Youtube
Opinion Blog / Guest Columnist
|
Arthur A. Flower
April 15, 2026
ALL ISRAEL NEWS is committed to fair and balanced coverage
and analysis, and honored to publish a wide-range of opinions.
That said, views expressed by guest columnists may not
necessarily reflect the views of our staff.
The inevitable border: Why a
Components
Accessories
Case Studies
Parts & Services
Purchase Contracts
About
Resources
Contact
□ □ □ □ □ □ □
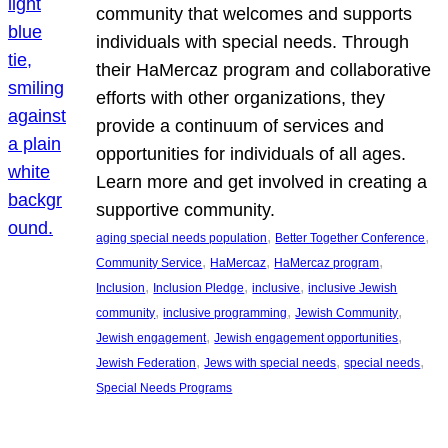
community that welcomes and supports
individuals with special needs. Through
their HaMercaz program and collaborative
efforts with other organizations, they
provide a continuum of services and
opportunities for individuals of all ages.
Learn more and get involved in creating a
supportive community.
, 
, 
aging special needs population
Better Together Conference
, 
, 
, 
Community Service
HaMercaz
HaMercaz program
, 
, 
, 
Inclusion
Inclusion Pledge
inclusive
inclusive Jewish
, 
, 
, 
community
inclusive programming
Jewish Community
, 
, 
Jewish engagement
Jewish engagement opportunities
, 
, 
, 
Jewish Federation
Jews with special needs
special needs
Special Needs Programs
□ □ □ □ □ □ □
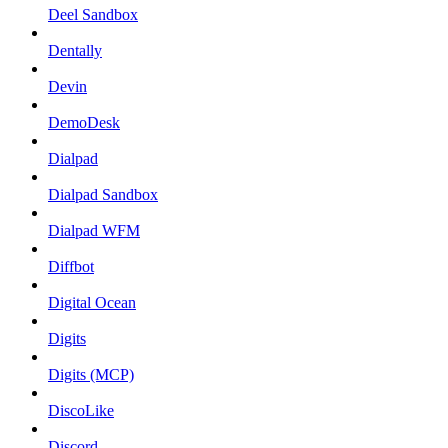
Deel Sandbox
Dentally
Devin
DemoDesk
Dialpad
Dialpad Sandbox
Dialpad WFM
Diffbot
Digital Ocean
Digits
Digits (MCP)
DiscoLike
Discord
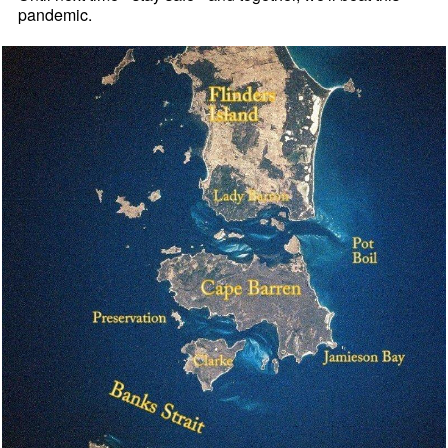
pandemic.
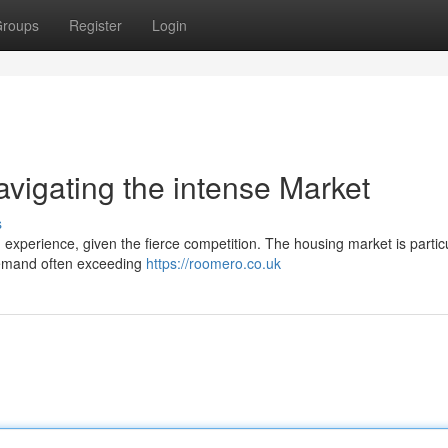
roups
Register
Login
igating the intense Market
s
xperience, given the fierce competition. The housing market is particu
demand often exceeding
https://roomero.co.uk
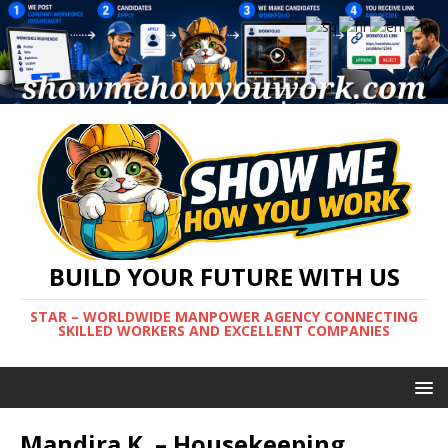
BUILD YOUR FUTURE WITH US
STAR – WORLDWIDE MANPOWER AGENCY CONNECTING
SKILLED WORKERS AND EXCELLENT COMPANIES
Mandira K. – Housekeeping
□ □ □ □ □ □ □
=== What you should do ===
In the listing above, transcribe exactly everything from the line containing "their HaMercaz program and collaborative" down to the line containing "Special Needs Programs", including both and nothing more.

=== Result of this exercise ===
their HaMercaz program and collaborative
efforts with other organizations, they
provide a continuum of services and
opportunities for individuals of all ages.
Learn more and get involved in creating a
supportive community.
, 
, 
aging special needs population
Better Together Conference
, 
, 
, 
Community Service
HaMercaz
HaMercaz program
, 
, 
, 
Inclusion
Inclusion Pledge
inclusive
inclusive Jewish
, 
, 
, 
community
inclusive programming
Jewish Community
, 
, 
Jewish engagement
Jewish engagement opportunities
, 
, 
, 
Jewish Federation
Jews with special needs
special needs
Special Needs Programs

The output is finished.